Les particularités de la socio-responsabilité de l'économie sociale et solidaire (ESS) versus les
critères de RSE (responsabilité sociale des entreprises)
Le terme ESS est très polysémique, les modalités de participation et d'implication des parties
prenantes dans les structures de l'ESS sont plurielles (salariés, bénévoles, usagers, consommateurs
comme dans les AMAP (association pour le maintien d’une agriculture paysanne), leur modèle
économique est très varié avec une pluralité de ressources et de financements. Mais ces pratiques
brouillent les frontières entre le monde marchand, le non marchand, l'économique, le militantisme, le
public et le privé et c'est une des grandes caractéristiques de l’économie solidaire. Développer des
réseaux coopératifs et solidaires intégrés dans l'activité économique produit le constat qu'il devient
difficile de dire commence le projet social et où se termine l'activité économique car les deux sont
intimement liés, ce qui fait la grande différence avec les démarches de responsabilité sociale des
entreprises (RSE) qui ajustent quelques axes de développement pour satisfaire à quelques critères, sans
remettre en cause leur modèle de développement. Pour l'économie sociale et solidaire, la socio-
responsabilité est au coeur du projet économique, elle lui est inhérente et insécable, mais il reste à
traduire cette solidarité pour la rendre lisible et évaluable, en particulier pour les consommateurs et les
politiques publiques.
Prise de conscience d’un besoin de référentiel de l’ESS et d’outils communs pour mieux
communiquer
Les pratiques de l’économie solidaire sont moins ancrées par les statuts traditionnels de l’économie
sociale (coopératives, mutuelles, associations et fondations) et sont plus orientées vers des finalités
sociétales. Elles ont besoin de se formaliser dans un message qui serve de référentiel et qui soit
facilement déclinable dans les pratiques. Une des causes du manque de visibilité réside dans le choix
volontaire des acteurs de laisser le champs peu défini, le plus ouvert possible, par peur de figer un
processus et d'obliger à un alignement jugé jusqu’alors arbitraire. Pourtant la diversité des activités de
l'économie sociale et solidaire est avancée comme frein à sa lisibilité et comme une difficulté par les
acteurs publics pour financer sereinement ce secteur.
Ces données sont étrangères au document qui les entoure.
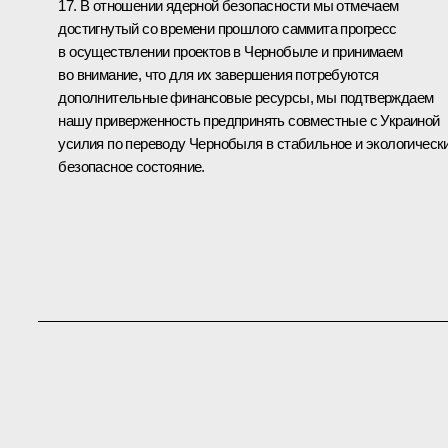
17. В отношении ядерной безопасности мы отмечаем
достигнутый со времени прошлого саммита прогресс
в осуществлении проектов в Чернобыле и принимаем
во внимание, что для их завершения потребуются
дополнительные финансовые ресурсы, мы подтверждаем
нашу приверженность предпринять совместные с Украиной
усилия по переводу Чернобыля в стабильное и экологическ
безопасное состояние.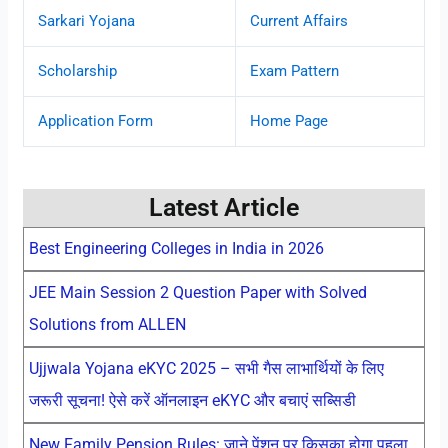
Sarkari Yojana
Current Affairs
Scholarship
Exam Pattern
Application Form
Home Page
Latest Article
Best Engineering Colleges in India in 2026
JEE Main Session 2 Question Paper with Solved
Solutions from ALLEN
Ujjwala Yojana eKYC 2025 – सभी गैस लाभार्थियों के लिए
जरूरी सूचना! ऐसे करें ऑनलाइन eKYC और बचाएं सब्सिडी
New Family Pension Rules: जाने पेंशन पर किसका होगा पहला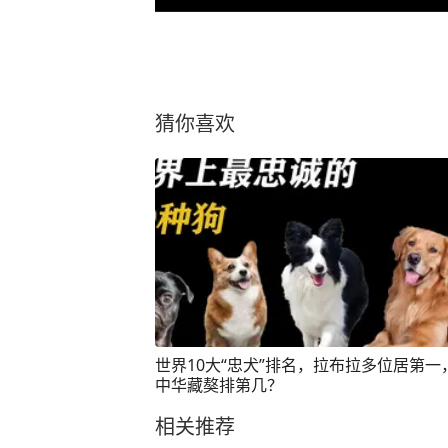
猜你喜欢
世界10大“忠犬”排名，拉布拉多位居第一
中华藏獒排第几？
相关推荐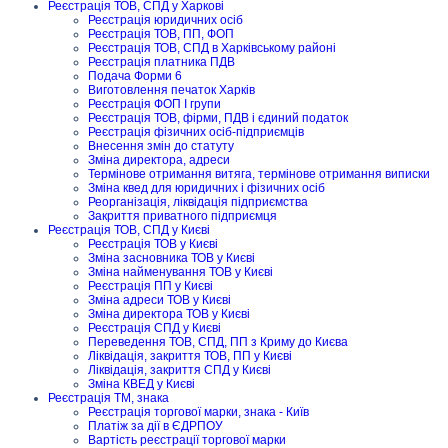
Реєстрація ТОВ, СПД у Харкові
Реєстрація юридичних осіб
Реєстрація ТОВ, ПП, ФОП
Реєстрація ТОВ, СПД в Харківському районі
Реєстрація платника ПДВ
Подача Форми 6
Виготовлення печаток Харків
Реєстрація ФОП I групи
Реєстрація ТОВ, фірми, ПДВ і єдиний податок
Реєстрація фізичних осіб-підприємців
Внесення змін до статуту
Зміна директора, адреси
Термінове отримання витяга, термінове отримання виписки
Зміна квед для юридичних і фізичних осіб
Реорганізація, ліквідація підприємства
Закриття приватного підприємця
Реєстрація ТОВ, СПД у Києві
Реєстрація ТОВ у Києві
Зміна засновника ТОВ у Києві
Зміна найменування ТОВ у Києві
Реєстрація ПП у Києві
Зміна адреси ТОВ у Києві
Зміна директора ТОВ у Києві
Реєстрація СПД у Києві
Переведення ТОВ, СПД, ПП з Криму до Києва
Ліквідація, закриття ТОВ, ПП у Києві
Ліквідація, закриття СПД у Києві
Зміна КВЕД у Києві
Реєстрація ТМ, знака
Реєстрація торгової марки, знака - Київ
Платіж за дії в ЄДРПОУ
Вартість реєстрації торгової марки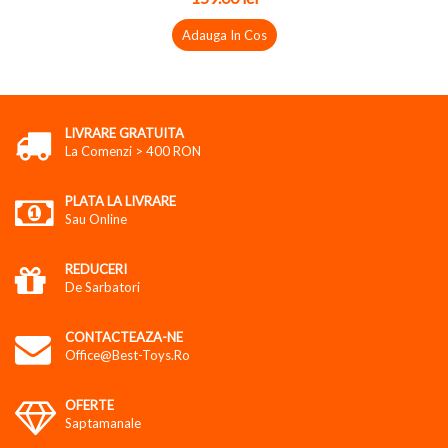
Adauga In Cos
LIVRARE GRATUITA
La Comenzi > 400 RON
PLATA LA LIVRARE
Sau Online
REDUCERI
De Sarbatori
CONTACTEAZA-NE
Office@best-Toys.ro
OFERTE
Saptamanale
Interactions de l'ESS avec ses parties prenantes
Les modalités de distributions jusqu’aux usagers/consommateurs finaux font partie du projet de
l'économie solidaire et du commerce équitable et certains revendiquent d'ailleurs l'appellation de
commerce équitable de proximité pour des circuits courts comme les AMAP , par exemple. Un
distributeur peut devenir un passeur d'information, participant ainsi à une éducation à la consommation
responsable, à travers l'explication du choix des différents labels d'agriculture biologique ou de
commerce équitable. Ces pratiques n'existent bien évidemment pas dans la grande distribution où
pourtant une partie des acteurs du commerce équitable ont choisi de revendre leurs produits: certaines
parties prenantes potentialisent la dynamique responsable et solidaire, plus que d'autres, avant
d'arriver aux usagers/consommateurs. D’où l’importance d’organiser la visibilité de la chaîne de
production pour maintenir la chaîne de valeur de la production à la distribution .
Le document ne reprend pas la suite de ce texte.